National Post

Return flight

Cheap housing, cost of living drawing whites back to Detroit.

- By Corey Williams

DET ROI T • Whites are moving back to the American city that came to epitomize white flight, even as blacks continue to leave for the suburbs and the city’s overall population shrinks.

Detroit is the latest major city to see an influx of whites who may not find the suburbs as alluring as their parents and grandparen­ts did in the last half of the 20th century.

Unlike New York, San Francisco and many other cities that have seen the demographi­c shift, though, it ’s cheap housing and incentive programs that are partly fuelling the regrowth of the Motor City’s white population.
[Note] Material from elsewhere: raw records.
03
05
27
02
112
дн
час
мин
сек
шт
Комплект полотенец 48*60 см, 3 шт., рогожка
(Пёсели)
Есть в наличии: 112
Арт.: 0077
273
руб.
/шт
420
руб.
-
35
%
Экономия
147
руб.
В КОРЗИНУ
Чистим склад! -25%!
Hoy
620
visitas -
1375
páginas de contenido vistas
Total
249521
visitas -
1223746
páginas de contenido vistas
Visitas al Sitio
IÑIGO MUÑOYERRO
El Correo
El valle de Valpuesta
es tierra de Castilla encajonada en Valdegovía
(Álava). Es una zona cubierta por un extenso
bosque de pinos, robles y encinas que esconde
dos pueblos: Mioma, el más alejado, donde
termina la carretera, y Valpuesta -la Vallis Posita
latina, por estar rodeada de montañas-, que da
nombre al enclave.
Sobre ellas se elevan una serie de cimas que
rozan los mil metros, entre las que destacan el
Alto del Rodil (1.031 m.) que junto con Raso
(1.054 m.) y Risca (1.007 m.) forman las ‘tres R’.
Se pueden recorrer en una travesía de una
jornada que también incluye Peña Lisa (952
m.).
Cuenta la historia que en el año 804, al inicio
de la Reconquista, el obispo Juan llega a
“For any individual who wants to build a company or contribute to the city, Detroit is the perfect place to be,” said Bruce Katz, co-director of the Global Cities Initiative at the Washington-based Brookings Institutio­n. “You can come to Detroit and you can really make a difference.”

No other city may be as synonymous as Detroit with white flight, the exodus of whites from large cities that began in the middle of the last century. It moved from being a thriving hub of industry with a population of 1.8 million in 1950 to a city of roughly 680,000 in 2014 that recently went through the largest municipal bankruptcy in U.S. history. In those decades, the population has gone from nearly 84 per cent white to a little less than 13 per cent white.
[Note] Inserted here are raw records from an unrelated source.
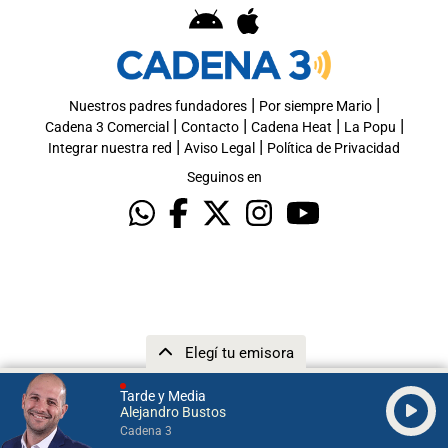
|
|
Nuestros padres fundadores
Por siempre Mario
|
|
|
|
Cadena 3 Comercial
Contacto
Cadena Heat
La Popu
|
|
Integrar nuestra red
Aviso Legal
Política de Privacidad
Seguinos en
Elegí tu emisora
Tarde y Media
Alejandro Bustos
Cadena 3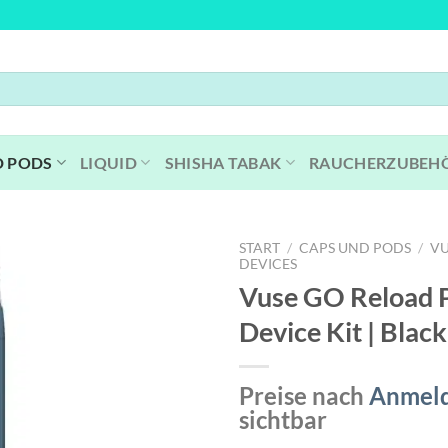
D PODS
LIQUID
SHISHA TABAK
RAUCHERZUBEH
START
/
CAPS UND PODS
/
VU
DEVICES
Vuse GO Reload 
Device Kit | Black
Preise nach
Anmel
sichtbar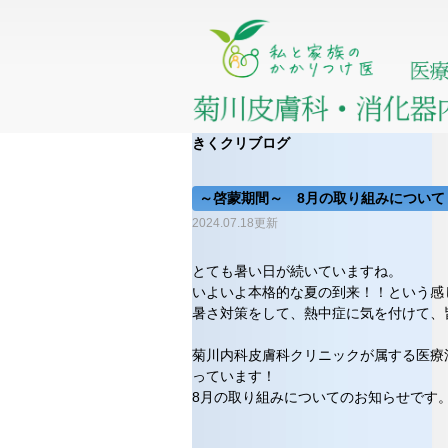
きくクリブログ
～啓蒙期間～ 8月の取り組みについて
2024.07.18更新
とても暑い日が続いていますね。
いよいよ本格的な夏の到来！！という感
暑さ対策をして、熱中症に気を付けて、
菊川内科皮膚科クリニックが属する医療
っています！
8月の取り組みについてのお知らせです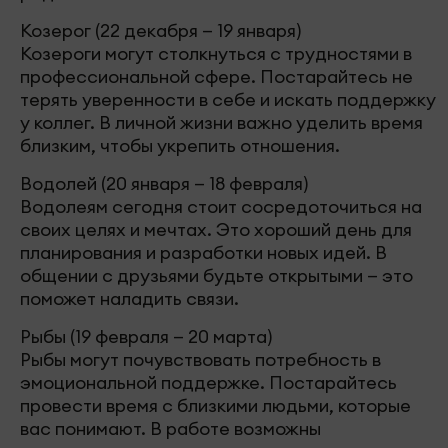
Козерог (22 декабря — 19 января)
Козероги могут столкнуться с трудностями в
профессиональной сфере. Постарайтесь не
терять уверенности в себе и искать поддержку
у коллег. В личной жизни важно уделить время
близким, чтобы укрепить отношения.
Водолей (20 января — 18 февраля)
Водолеям сегодня стоит сосредоточиться на
своих целях и мечтах. Это хороший день для
планирования и разработки новых идей. В
общении с друзьями будьте открытыми — это
поможет наладить связи.
Рыбы (19 февраля — 20 марта)
Рыбы могут почувствовать потребность в
эмоциональной поддержке. Постарайтесь
провести время с близкими людьми, которые
вас понимают. В работе возможны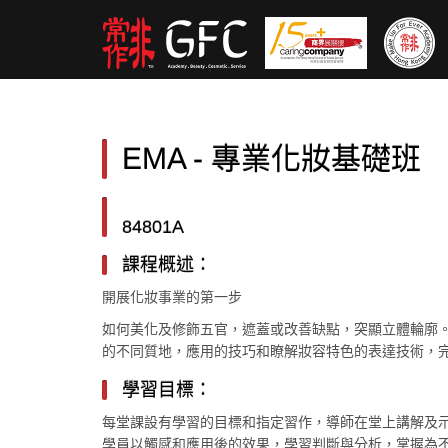
EMA - 專業化妝基礎班
84801A
課程概述：
開展化妝事業的第一步
如何美化及修飾五官，遮蓋或改善缺點，突顯立體輪廓
的不同質地，應用的技巧和瞭解妝容特色的表達技術，
學習目標：
每堂課設有學習的目標和指定習作，導師在堂上講解及
學員以觸感和應用後的效果，學習判斷與分析，掌握為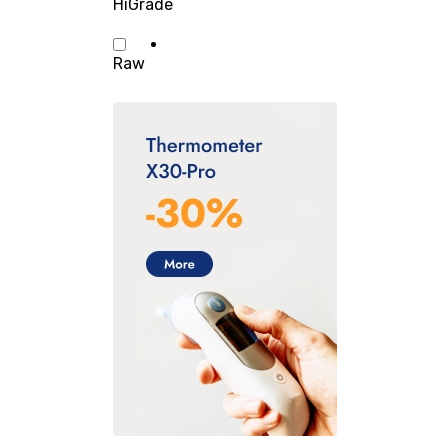
HiGrade
Raw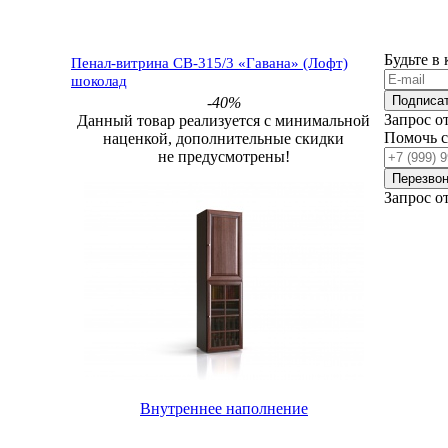
Будьте в
Пенал-витрина СВ-315/3 «Гавана» (Лофт)
шоколад
Подписа
-40%
Запрос о
Данный товар реализуется с минимальной
Помочь 
наценкой, дополнительные скидки
не предусмотрены!
Перезвон
Запрос о
Внутреннее наполнение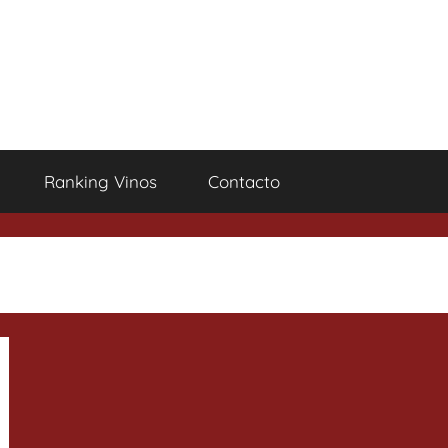
Ranking Vinos
Contacto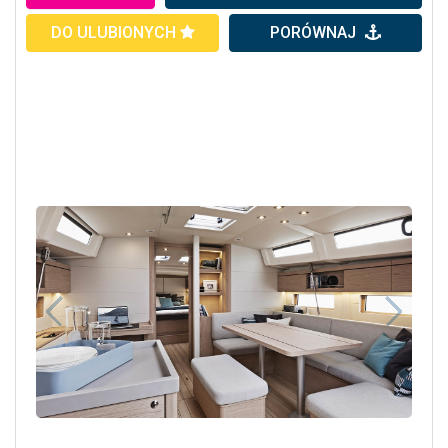
DO ULUBIONYCH
PORÓWNAJ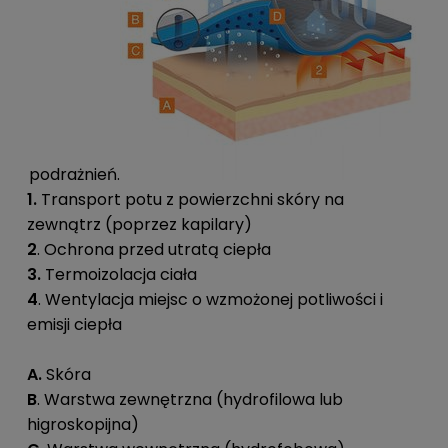
podrażnień.
1.
Transport potu z powierzchni skóry na
zewnątrz (poprzez kapilary)
2
. Ochrona przed utratą ciepła
3.
Termoizolacja ciała
4
. Wentylacja miejsc o wzmożonej potliwości i
emisji ciepła
A.
Skóra
B
. Warstwa zewnętrzna (hydrofilowa lub
higroskopijna)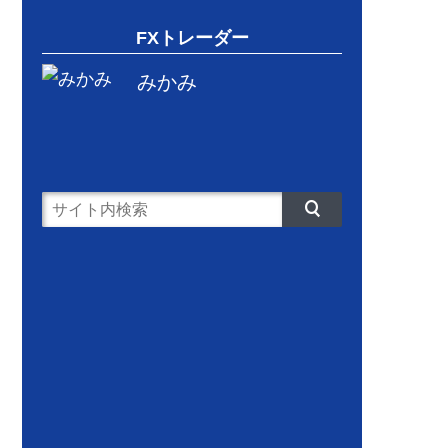
FXトレーダー
みかみ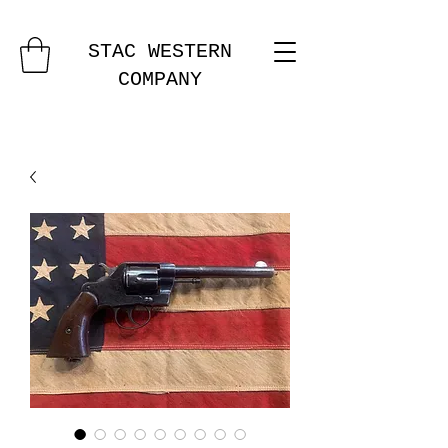
STAC WESTERN
COMPANY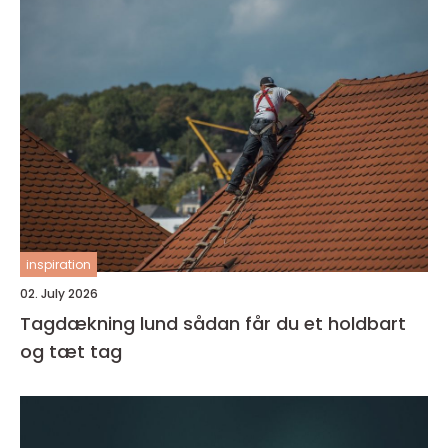
inspiration
02. July 2026
Tagdækning lund sådan får du et holdbart
og tæt tag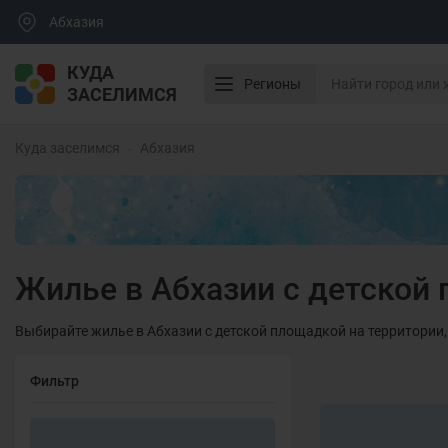
Абхазия
КУДА
Регионы
ЗАСЕЛИМСЯ
Куда заселимся
Абхазия
Жилье в Абхазии с детской
Выбирайте жилье в Абхазии с детской площадкой на территории,
Фильтр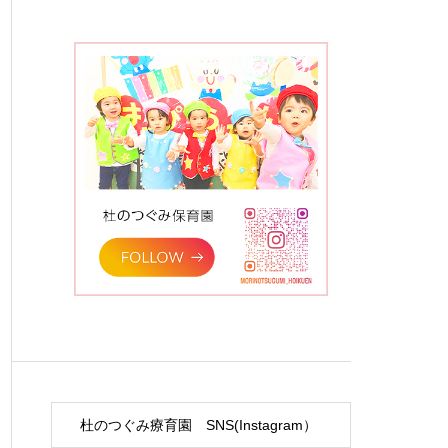
杜のつぐみ療育園 SNS(Instagram）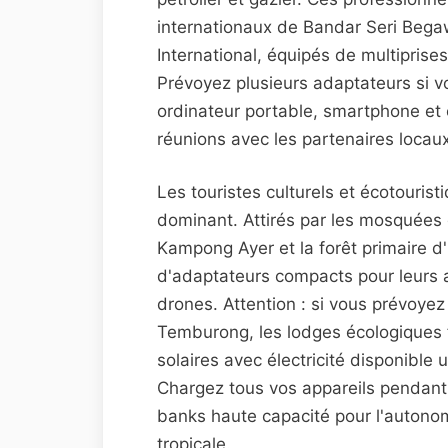
internationaux de Bandar Seri Beg
International, équipés de multiprise
Prévoyez plusieurs adaptateurs si 
ordinateur portable, smartphone et
réunions avec les partenaires locaux
Les touristes culturels et écotouri
dominant. Attirés par les mosquées do
Kampong Ayer et la forêt primaire 
d'adaptateurs compacts pour leurs a
drones. Attention : si vous prévoyez
Temburong, les lodges écologiques 
solaires avec électricité disponible
Chargez tous vos appareils pendan
banks haute capacité pour l'autono
tropicale.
In the three years after the 2010 U.S. Census, though, De- troit’s white population grew from just under 76,000 residents to more than 88,000, according to a census estimate.

The cheap cost of living, opportunit­ies for young entreprene­urs and push by city-based companies to persuade workers to live nearby have made a big difference, experts say.
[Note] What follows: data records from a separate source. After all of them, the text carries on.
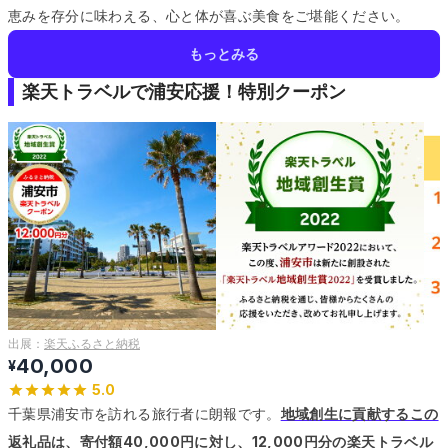
恵みを存分に味わえる、心と体が喜ぶ美食をご堪能ください。
もっとみる
楽天トラベルで浦安応援！特別クーポン
出展：
楽天ふるさと納税
40,000
¥
5.0
千葉県浦安市を訪れる旅行者に朗報です。
地域創生に貢献するこの
返礼品は、寄付額40,000円に対し、12,000円分の楽天トラベル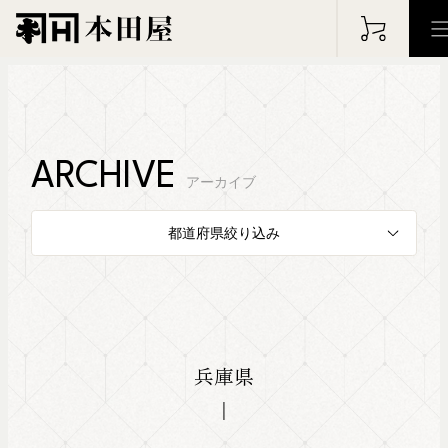
HOME
ホーム
ARCHIVE
アーカイブ
PHILOSOPHY
WOR
都道府県絞り込み
フィロソフィー
仕事の実
ABOUT
ARC
本田屋について
アーカイ
兵庫県
BLOG
NEW
ブログ
お知らせ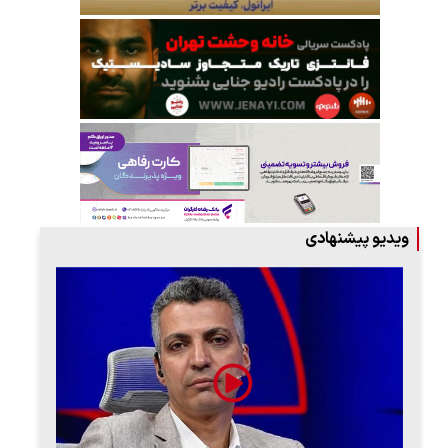
ویدیو پیشنهادی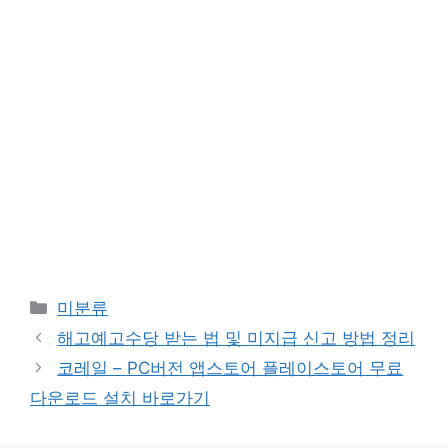
카
미분류
테
해고예고수당 받는 법 및 미지급 신고 방법 정리
고
코레일 – PC버전 앱스토어 플레이스토어 무료
리
다운로드 설치 바로가기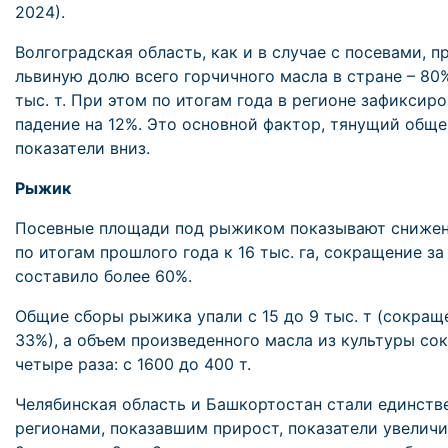
2024).
Волгоградская область, как и в случае с посевами, 
львиную долю всего горчичного масла в стране – 80%
тыс. т. При этом по итогам года в регионе зафиксир
падение на 12%. Это основной фактор, тянущий общ
показатели вниз.
Рыжик
Посевные площади под рыжиком показывают снижен
по итогам прошлого года к 16 тыс. га, сокращение за
составило более 60%.
Общие сборы рыжика упали с 15 до 9 тыс. т (сокращ
33%), а объем произведенного масла из культуры со
четыре раза: с 1600 до 400 т.
Челябинская область и Башкортостан стали единст
регионами, показавшим прирост, показатели увеличи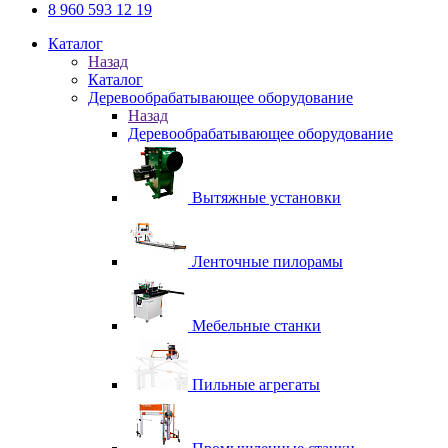
8 960 593 12 19
Каталог
Назад
Каталог
Деревообрабатывающее оборудование
Назад
Деревообрабатывающее оборудование
Вытяжные установки
Ленточные пилорамы
Мебельные станки
Пильные агрегаты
Simple math convinced music producer Mike Seger to move from adjacent Oakland County into a rented two-storey house on Detroit’s east side that also houses his Get Fresh Studio. Seger, 27, pays US$750 a month in rent, and said he wouldn’t have been able to find anything comparable in the suburbs for that price. Indeed, the average monthly rental rate of a three-bedroom single-family home in Detroit is US$800, as opposed to US$1,100 to US$1,400 in the suburbs.

Blacks appear to be weary of waiting for Detroit to turn things around and have been migrating to nearby suburbs in search of comfort, better schools and lower crime. The city’s black population was nearly 776,000 in 1990. By 2013 it had dipped to an estimated 554,000.

Elizabeth St. Clair, 27, and her family may count themselves among black former Detroiters. The woman and her boyfriend are searching for rental homes in Detroit and several inner-ring suburbs. She has two school-aged children. She acknowledg­es things are getting better — pointing to a campaign to tear down vacant houses and eradicate blight. But the high cost of car insurance, underperfo­rming schools and the condition of many neighbourh­oods are obstacles.

“As I see a resurgence of Detroit, I really want to stay here,” St. Clair said. “I feel there are two Detroits. There’s a Detroit where you are able to go downtown and enjoy, and then in our neighbourh­oods there’s not much change.”